L’excommunication, comme arme contre l’hérésie criminelle
Pourquoi les paroles de François représentent un tournant dans l’histoire de l’Eglise
Par Vito Mancuso
Le pape François a déclaré en Calabre, dans la plaine de Sibari que « les mafieux sont excommuniés ». Finalement, cela revient à dire, à la fois que la lutte de l’Eglise contre la criminalité organisée, devient de plus en plus ferme et qu’un usage, maintenant beaucoup plus approprié, est fait de la plus grave des sanctions du droit pénal écclésiastique. Mais qu’arrive-t-il, en fait et en droit, à un catholique qui est excommunié?
Avant de répondre, je pense qu’il est opportun de rappeler les siècles d’utilisation tout à fait inappropriée de l’instrument d’excommunication par les prédécesseurs du pape François. Les papes en fait, en ont fait souvent un usage politique, aucunement religieux, en fonction de leur pouvoir et non pour des raisons de spiritualité et de justice : on pense aux excommunications qui frappaient les souverains comme les empereurs Henri IV (forcé ensuite à aller à Canossa) et Frédéric II, la reine Elizabeth I, Napoléon, le roi Vittorio Emanuele II, ou bien toute la République de Venise avec tous ses habitants.

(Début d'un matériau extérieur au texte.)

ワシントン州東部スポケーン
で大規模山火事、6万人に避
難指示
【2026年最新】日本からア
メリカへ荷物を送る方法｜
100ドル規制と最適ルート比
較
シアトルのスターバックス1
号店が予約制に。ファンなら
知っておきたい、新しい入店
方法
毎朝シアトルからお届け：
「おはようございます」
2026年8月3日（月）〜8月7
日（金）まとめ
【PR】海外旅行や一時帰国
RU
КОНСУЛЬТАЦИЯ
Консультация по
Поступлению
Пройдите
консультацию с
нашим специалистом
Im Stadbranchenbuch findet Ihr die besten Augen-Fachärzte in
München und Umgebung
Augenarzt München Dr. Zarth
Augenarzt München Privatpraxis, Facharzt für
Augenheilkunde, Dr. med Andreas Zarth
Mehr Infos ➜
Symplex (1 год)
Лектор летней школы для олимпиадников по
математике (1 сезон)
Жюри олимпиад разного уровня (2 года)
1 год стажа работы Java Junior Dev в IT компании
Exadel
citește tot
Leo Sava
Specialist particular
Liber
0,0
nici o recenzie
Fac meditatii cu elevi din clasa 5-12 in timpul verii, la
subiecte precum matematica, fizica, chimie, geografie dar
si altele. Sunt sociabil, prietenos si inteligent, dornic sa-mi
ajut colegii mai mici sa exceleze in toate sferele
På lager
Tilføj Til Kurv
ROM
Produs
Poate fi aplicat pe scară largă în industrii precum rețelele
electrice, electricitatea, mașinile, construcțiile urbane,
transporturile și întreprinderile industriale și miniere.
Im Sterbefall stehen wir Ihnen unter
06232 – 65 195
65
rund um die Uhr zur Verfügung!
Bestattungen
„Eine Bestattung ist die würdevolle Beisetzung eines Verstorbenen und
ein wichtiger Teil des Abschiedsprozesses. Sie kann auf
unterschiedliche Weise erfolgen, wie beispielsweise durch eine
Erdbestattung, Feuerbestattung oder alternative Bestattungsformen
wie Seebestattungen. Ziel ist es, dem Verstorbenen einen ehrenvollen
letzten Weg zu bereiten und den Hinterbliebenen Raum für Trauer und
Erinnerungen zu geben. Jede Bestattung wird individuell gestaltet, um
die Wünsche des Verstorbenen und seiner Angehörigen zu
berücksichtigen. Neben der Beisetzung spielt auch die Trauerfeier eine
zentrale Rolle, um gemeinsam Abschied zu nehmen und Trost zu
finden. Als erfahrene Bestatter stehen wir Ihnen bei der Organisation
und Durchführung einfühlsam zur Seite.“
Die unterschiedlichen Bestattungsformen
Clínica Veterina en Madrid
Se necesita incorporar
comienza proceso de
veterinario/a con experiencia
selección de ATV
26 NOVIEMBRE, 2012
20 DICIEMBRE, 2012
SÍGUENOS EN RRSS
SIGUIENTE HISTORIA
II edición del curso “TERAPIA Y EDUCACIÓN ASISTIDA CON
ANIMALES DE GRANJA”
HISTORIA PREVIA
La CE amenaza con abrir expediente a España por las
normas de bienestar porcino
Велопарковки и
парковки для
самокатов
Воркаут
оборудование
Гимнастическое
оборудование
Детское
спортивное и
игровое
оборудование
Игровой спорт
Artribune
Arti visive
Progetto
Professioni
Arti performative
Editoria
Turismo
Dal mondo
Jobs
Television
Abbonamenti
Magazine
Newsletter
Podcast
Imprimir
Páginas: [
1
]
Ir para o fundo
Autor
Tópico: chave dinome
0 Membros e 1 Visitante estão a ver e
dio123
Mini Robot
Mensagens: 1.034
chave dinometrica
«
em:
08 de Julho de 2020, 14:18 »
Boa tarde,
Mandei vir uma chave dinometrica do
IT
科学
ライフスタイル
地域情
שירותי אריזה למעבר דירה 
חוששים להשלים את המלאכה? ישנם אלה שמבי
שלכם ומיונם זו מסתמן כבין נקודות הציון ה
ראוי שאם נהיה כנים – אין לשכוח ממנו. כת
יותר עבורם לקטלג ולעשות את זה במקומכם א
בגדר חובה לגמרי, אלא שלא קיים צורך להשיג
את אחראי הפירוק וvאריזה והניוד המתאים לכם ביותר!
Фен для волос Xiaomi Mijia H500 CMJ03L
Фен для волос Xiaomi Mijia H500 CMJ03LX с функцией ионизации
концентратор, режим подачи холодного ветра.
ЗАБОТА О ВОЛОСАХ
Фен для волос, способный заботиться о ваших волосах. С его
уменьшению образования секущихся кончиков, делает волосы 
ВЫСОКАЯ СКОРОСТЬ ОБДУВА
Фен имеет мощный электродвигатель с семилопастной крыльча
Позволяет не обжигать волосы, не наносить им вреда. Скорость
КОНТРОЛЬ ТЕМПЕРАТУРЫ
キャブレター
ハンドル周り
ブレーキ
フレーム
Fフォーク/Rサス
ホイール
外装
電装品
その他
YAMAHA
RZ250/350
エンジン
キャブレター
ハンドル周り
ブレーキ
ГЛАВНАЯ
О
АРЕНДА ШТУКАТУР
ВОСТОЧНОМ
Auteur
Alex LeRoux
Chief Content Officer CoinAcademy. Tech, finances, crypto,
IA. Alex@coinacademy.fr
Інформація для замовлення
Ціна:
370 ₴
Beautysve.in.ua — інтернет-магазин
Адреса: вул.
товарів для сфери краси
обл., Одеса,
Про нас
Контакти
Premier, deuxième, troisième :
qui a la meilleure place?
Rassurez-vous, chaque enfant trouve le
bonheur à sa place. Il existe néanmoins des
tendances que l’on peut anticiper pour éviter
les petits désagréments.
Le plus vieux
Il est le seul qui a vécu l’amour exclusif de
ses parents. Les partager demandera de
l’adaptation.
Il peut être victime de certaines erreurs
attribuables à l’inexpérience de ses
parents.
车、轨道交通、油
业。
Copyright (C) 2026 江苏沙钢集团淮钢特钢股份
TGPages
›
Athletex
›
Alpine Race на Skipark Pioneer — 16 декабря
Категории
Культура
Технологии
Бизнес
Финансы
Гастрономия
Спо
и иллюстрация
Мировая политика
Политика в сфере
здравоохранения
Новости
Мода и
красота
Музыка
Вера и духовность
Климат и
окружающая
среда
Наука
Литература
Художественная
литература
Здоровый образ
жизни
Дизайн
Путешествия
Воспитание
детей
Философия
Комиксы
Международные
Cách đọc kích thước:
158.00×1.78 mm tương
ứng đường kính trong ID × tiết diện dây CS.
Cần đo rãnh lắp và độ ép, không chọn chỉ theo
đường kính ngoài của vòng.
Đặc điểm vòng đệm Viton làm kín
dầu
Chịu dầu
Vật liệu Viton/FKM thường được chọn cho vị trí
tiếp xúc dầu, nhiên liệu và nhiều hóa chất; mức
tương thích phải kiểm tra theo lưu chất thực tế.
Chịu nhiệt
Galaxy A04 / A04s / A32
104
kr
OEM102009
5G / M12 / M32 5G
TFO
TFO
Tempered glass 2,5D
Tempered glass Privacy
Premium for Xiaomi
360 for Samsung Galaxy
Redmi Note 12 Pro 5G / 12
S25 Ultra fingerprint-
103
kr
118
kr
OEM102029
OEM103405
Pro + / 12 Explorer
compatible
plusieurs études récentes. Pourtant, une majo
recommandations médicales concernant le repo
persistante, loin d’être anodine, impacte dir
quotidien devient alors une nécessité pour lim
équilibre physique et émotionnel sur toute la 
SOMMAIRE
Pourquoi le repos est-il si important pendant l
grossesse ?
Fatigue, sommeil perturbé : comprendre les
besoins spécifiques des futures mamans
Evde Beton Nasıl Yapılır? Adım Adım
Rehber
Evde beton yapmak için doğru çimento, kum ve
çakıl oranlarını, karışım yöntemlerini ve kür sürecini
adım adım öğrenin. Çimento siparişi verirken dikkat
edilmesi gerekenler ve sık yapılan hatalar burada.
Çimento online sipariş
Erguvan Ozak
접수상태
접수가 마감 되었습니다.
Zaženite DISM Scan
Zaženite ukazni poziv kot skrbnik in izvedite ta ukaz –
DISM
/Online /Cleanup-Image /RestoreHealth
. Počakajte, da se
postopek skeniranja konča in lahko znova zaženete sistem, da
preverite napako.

Ou même encore en 1949 tous les membres du Parti communiste (excommunication qui, à ma connaissance, n’a jamais été officiellement retirée). L’arme la plus dure, de l’avis de la communauté ecclésiale, a aussi été utilisée contre la liberté de conscience en matière de théologie avec les excommunications qui ont frappé les théologiens et les prédicateurs comme Jan Hus et Jérôme Savonarole (les deux ont fini sur le bûcher), ou le patriarche de Constantinople Michel Cérulaire et quelques siècles plus tard, Martin Luther et tous les protestants à la suite. À cet égard, je pense qu’il faut se rappeler ce qui s’est passé précisément en 1561 en Calabre, également dans la province de Cosenza, à une heure de voiture de l’endroit où le pape François a célébré la messe, à savoir le massacre de près de 3 000 Vaudois par les troupes envoyées par le grand inquisiteur, le frère Michele Ghislieri, qui devint ensuite le pape Pie V (et même, saint Pie V !). Et il est impossible de ne pas mentionner les excommunications qui ont frappé deux prêtres comme Romolo Murri et Ernesto Buonaiuti ?
Mais ce n’est pas seulement l’histoire d’hier, c’est aussi une chronique d’aujourd’hui. L’Eglise du pape François a excommunié récemment, le 18 Septembre 2013, un prêtre australien, Greg Reynolds, pour avoir promu l’ordination sacerdotale des femmes et la reconnaissance sacramentelle des couples homosexuels, et toujours sous François il y a eu, il y a un mois, l’excommunication de Martha Heizer, théologienne catholique d’Autriche, présidente du mouvement international « Nous sommes Eglise », essentiellement pour les mêmes raisons.
Il y a deux jours, en Calabre, le pape a déclaré que « la ‘ ndrangheta est ceci : l’adoration du mal et le mépris du bien commun », ajoutant que « ce mal doit être combattu, il doit s’éloigner, vous devez lui dire non. » Et il a prononcé l’excommunication. Maintenant, je me demande, cependant, s’il est juste d’associer dans la même punition criminelle ceux qui adorent le mal et les croyants sincères qui cherchent (peut-être aussi en forçant les temps) à faire véritablement de l’Eglise une maison accueillante pour tous. Je me le demande, et je sens qu’il est juste de répondre que ce ne l’est pas.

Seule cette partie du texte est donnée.